On the other hand, there are instances where the wrong character does seem to get picked on as almost a scapegoat to ignore a more disturbing part of the narrative. Let’s take a character that I actually love and does not get the credit she deserves, Millie. Now, Trigun’s an anime that ruined me as a kid. It was probably one of the biggest series to cement my love of dubs and good American voice acting and had characters I’ve loved for years. But a character that is almost entirely ignored despite how important she is to the narrative is Millie. She’s often overshadowed by Meryl because, well, Millie’s not bright. But her optimism is inspirational to the bulk of the cast and she could even be compared to Rem as far as being innocent and fair goes. But what happens at the end for her? Well, Trigun’s ending isn’t exactly favorable to anyone in particular. The ending is unsatisfying for many and disappointing to say the least and leaves our two main females in nearly the same place they started and Millie is even more left into obscurity because she does somewhat fade during the 3rd Act.  Is she at all rewarded for her bravery or empathy or kindness? Nope unless you count getting to bang Wolfwood once. No one is really rewarded for anything in that series so it’s the perfect example, really. Nothing matters. Just like Vash entered in like wrecking ball and so he leaves in quiet cloud of melodrama. Again, I’m still clearly not bitter over this. I clearly haven’t written 15 better versions of this ending since I was 16 years old. No, I’m a well-adjusted adult.  

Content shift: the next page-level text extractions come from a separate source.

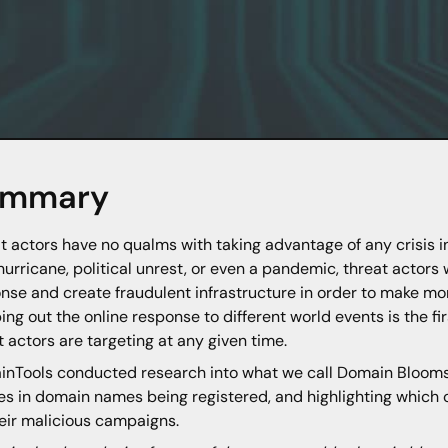
ummary
t actors have no qualms with taking advantage of any crisis i
a hurricane, political unrest, or even a pandemic, threat actors w
nse and create fraudulent infrastructure in order to make money
ng out the online response to different world events is the fi
t actors are targeting at any given time.
nTools conducted research into what we call Domain Blooms 
s in domain names being registered, and highlighting which o
heir malicious campaigns.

For an example that isn’t as dated as I am, BoJack Horseman is great about making sure that bad deeds in the show are properly dealt with. BoJack doesn’t get away with anything and honestly, he’s probably punished too severely for some of his actions. Really, the only character in that show that does get away with murder regularly is Mr. Peanutbutter and well, we all know how that works.  

I do think the current cynicism of the world is better about holding characters accountable. Under the Red Hood is probably one of my favorite Batman movies and I love it so much because it makes Bruce Wayne face one of his greatest failures. His inaction cost Jason Todd his life and thus created the Red Hood. The Red Hood is a phantom Bruce made and in letting him live and refusing to kill The Joker based on some falsified moral high ground, now he has to face his demons and a vigilante that can take down enemies in a frighteningly efficient manner. We desire as a community and as a world justice. Why do you think Law and Order: SVU is still running? Only in a fictionalized New York do the police always answer the phones and every case at least seems some sort of justice. We now crave for bad things to happen to bad people and frankly with how the world is right now, I’m okay with that.

Are any of you surprised? I’m Team Kira, after all.

Hold your characters, your media and those in your life accountable, dear readership.